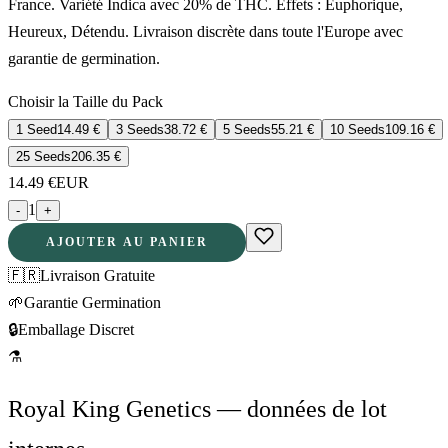
France. Variété Indica avec 20% de THC. Effets : Euphorique,
Heureux, Détendu. Livraison discrète dans toute l'Europe avec
garantie de germination.
Choisir la Taille du Pack
1 Seed
14.49
€
3 Seeds
38.72
€
5 Seeds
55.21
€
10 Seeds
109.16
€
25 Seeds
206.35
€
14.49
€
EUR
1
-
+
AJOUTER AU PANIER
🇫🇷
Livraison Gratuite
🌱
Garantie Germination
🔒
Emballage Discret
⚗
Royal King Genetics — données de lot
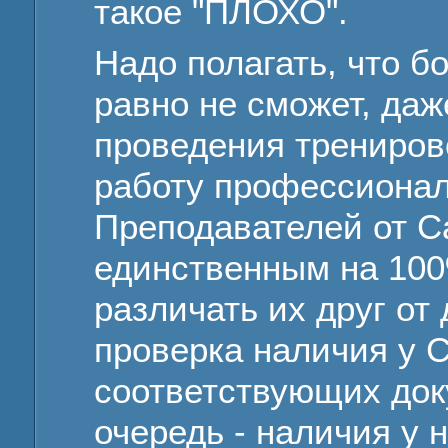
такое "ПЛОХО".
Надо полагать, что 
равно не сможет, да
проведения трениров
работу профессиона
Преподавателей от Са
единственным на 10
различать их друг от
проверка наличия у 
соответствующих док
очередь - наличия у 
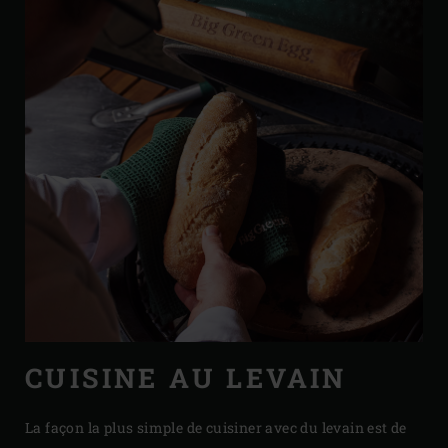
CUISINE AU LEVAIN
La façon la plus simple de cuisiner avec du levain est de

Your assignment:
Your answer must be the records exactly as they stand, with no pictures in it.

Result of the exercise:
France. Variété Indica avec 20% de THC. Effets : Euphorique,
Heureux, Détendu. Livraison discrète dans toute l'Europe avec
garantie de germination.
Choisir la Taille du Pack
1 Seed
14.49
€
3 Seeds
38.72
€
5 Seeds
55.21
€
10 Seeds
109.16
€
25 Seeds
206.35
€
14.49
€
EUR
1
-
+
AJOUTER AU PANIER
🇫🇷
Livraison Gratuite
🌱
Garantie Germination
🔒
Emballage Discret
⚗
Royal King Genetics — données de lot
такое "ПЛОХО".
Надо полагать, что 
равно не сможет, да
проведения трениров
работу профессиона
Преподавателей от Са
единственным на 10
различать их друг от
проверка наличия у 
соответствующих док
очередь - наличия у 
CUISINE AU LEVAIN
La façon la plus simple de cuisiner avec du levain est de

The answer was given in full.